The greater a book’s commercial prospects, the less likely the translator is to get credit. The fear, for the publisher, is of alienating an American readership that is assumed to be uncomfortable with anything foreign. “In some instances and for some genres, advertising that the book is a translation may not be in the best interest of sales or marketing,” one literary agent told Poets & Writers magazine.
Of course, the same thing was said for decades about authors with “ethnic” names — that they were a commercial liability. American readers seem to have gotten over that bias. But even if they hadn’t, it would be unimaginable to leave an author’s African or Asian name off the cover for “marketing” purposes. It’s also disrespectful to an author who is most likely proud of writing in her own language, as part of her country’s own literary tradition, to falsely create the impression she has written in a foreign tongue.

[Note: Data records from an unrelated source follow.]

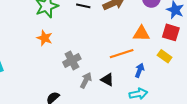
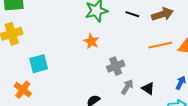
orange line: (122, 54) -> (160, 45), moved

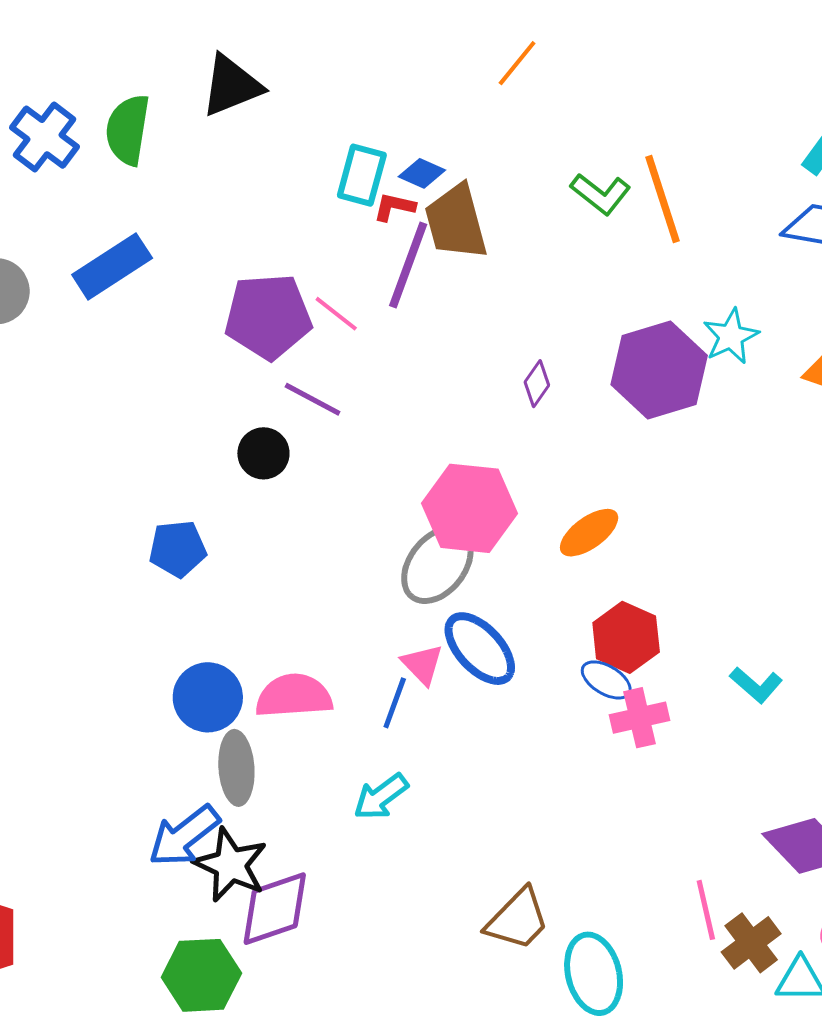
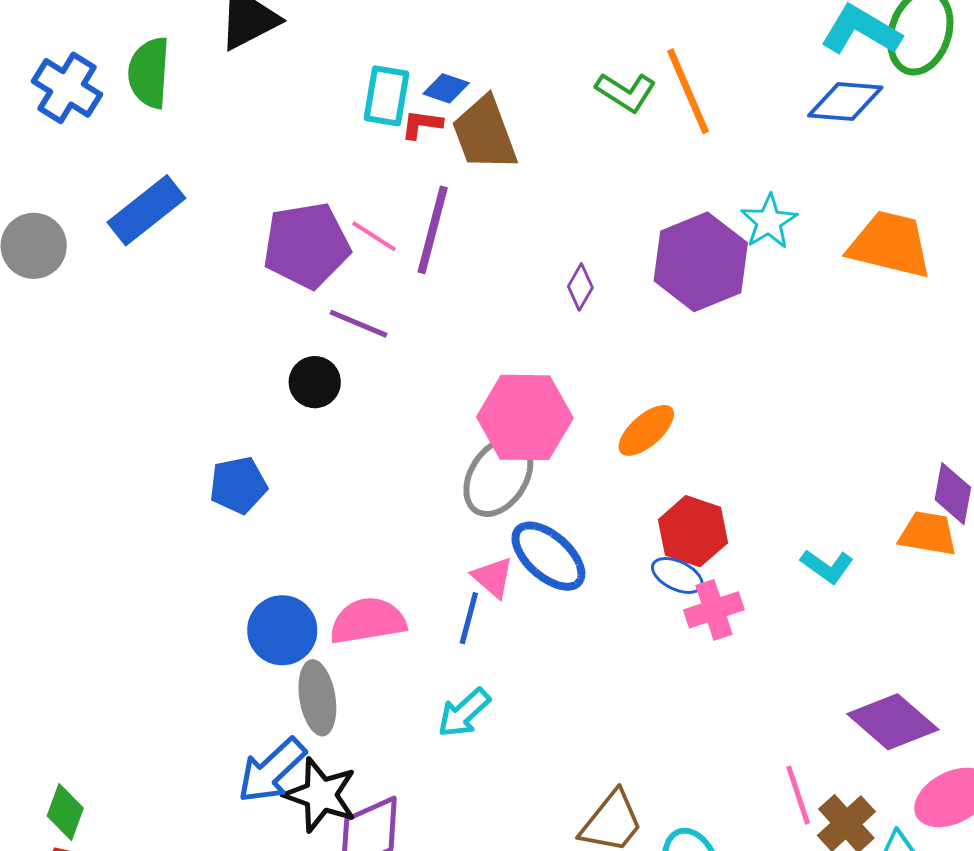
purple line: (408, 265) -> (433, 230), moved

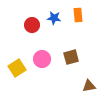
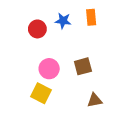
yellow square: (17, 68) -> (41, 93), moved, turned -30
brown triangle: (89, 86) -> (95, 100), moved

The rest of the culture doesn’t operate this way. American audiences have shown themselves to be enthusiastic consumers of screen programming from abroad. Why should the literary world lag behind the streaming world of “Money Heist” and “Squid Game”? Americans appreciate K-pop in its original Korean. Just as Hollywood abandoned dubbing foreign films over a decade ago, using subtitles instead to allow Americans to hear a wider range of voices, so too can book publishers decide to let readers know who’s translating the books they read.
Croft, the translator of Ukrainian literature, announced last summer that she would no longer translate works if her name didn’t appear on the cover — as it didn’t with her translation of the 2018 novel “Flights,” by the Nobel Prize winner Olga Tokarczuk. She and the novelist Mark Haddon posted an open letter online, calling on publishers to name translators on book covers. The letter has attracted more than 2,600 signatories, including Neil Gaiman, Bernardine Evaristo and Alexander Chee.
And last month, the chair of the International Booker Prize, which honors books in translation, called on publishers to include translators in royalty agreements. (The Booker splits its roughly $63,000 award evenly between author and translator.)